Department of Applied Chemistry, University of Debrecen, Debrecen, Hungary.
Rapid Commun Mass Spectrom. 2013 Feb 28;27(4):553-9. doi: 10.1002/rcm.6482.
The aflatoxin mycotoxins are particularly hazardous to health when present in food. Therefore, from an analytical point of view, knowledge of their mass spectrometric properties is essential. The aim of the present study was to describe the collision-induced dissociation behavior of the four most common aflatoxins: B1, B2, G1 and G2.
Protonated aflatoxins were produced using atmospheric pressure chemical ionization (APCI) mass spectrometry (MS) combined with high-performance liquid chromatography (HPLC). For the tandem mass spectrometry (MS/MS) experiments nitrogen was used as the collision gas and the collision energies were varied in the range of 9-44 eV (in the laboratory frame).

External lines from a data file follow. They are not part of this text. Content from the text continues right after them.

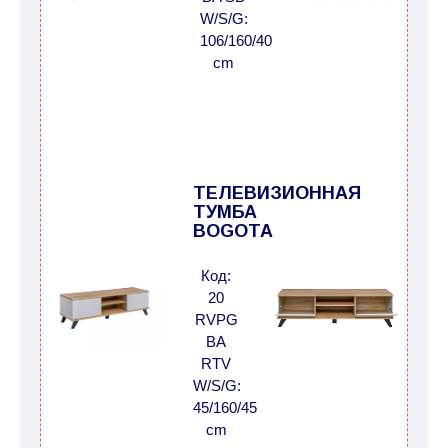
W/S/G:
106/160/40
cm
ТЕЛЕВИЗИОННАЯ
ТУМБА
BOGOTA
Код:
20
RVPG
BA
RTV
W/S/G:
45/160/45
cm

The major APCI-MS/MS fragmentations of protonated aflatoxins occurred at 30 eV collision energy. The main fragmentation channels were found to be the losses of a series of carbon monoxide molecules and loss of a methyl radical, leading to the formation of radical-type product ions. In addition, if the aflatoxin molecule contained an ether- or lactone-oxygen atom linked to a saturated carbon atom, loss of a water molecule was observed from the M + H ion, especially in the case of aflatoxins G1 and G2.
A relatively small modification in the structure of aflatoxins dramatically altered the fragmentation pathways and this was particularly true for aflatoxins B1 and B2. Due to the presence of a C = C double bond connected to the ether group in aflatoxin B1 no elimination of water was observed but, instead, formation of radical-type product ions occurred. Fragmentation of protonated aflatoxin B1 yielded the most abundant radical-type cations.
当存在于食物中时,黄曲霉毒素真菌毒素对健康特别危险。因此,从分析的角度来看,了解它们的质谱特性是必不可少的。本研究的目的是描述四种最常见的黄曲霉毒素:B1、B2、G1 和 G2 的碰撞诱导解离行为。
使用大气压化学电离(APCI)质谱(MS)与高效液相色谱(HPLC)结合,产生质子化的黄曲霉毒素。对于串联质谱(MS/MS)实验,氮气用作碰撞气体,并且在 9-44 eV 的范围内改变碰撞能量(在实验室框架中)。
质子化黄曲霉毒素的主要 APCI-MS/MS 碎裂发生在 30 eV 碰撞能量。发现主要的碎裂通道是一系列一氧化碳分子的损失和甲基自由基的损失,导致形成自由基型产物离子。此外,如果黄曲霉毒素分子含有与饱和碳原子相连的醚或内酯氧原子,则会从[M + H]+离子观察到水分子的损失,尤其是在黄曲霉毒素 G1 和 G2 的情况下。
黄曲霉毒素结构的微小改变极大地改变了碎裂途径,对于黄曲霉毒素 B1 和 B2 尤其如此。由于黄曲霉毒素 B1 中与醚基相连的 C = C 双键的存在,没有观察到水的消除,而是形成了自由基型产物离子。质子化黄曲霉毒素 B1 的碎裂产生了最丰富的自由基型阳离子。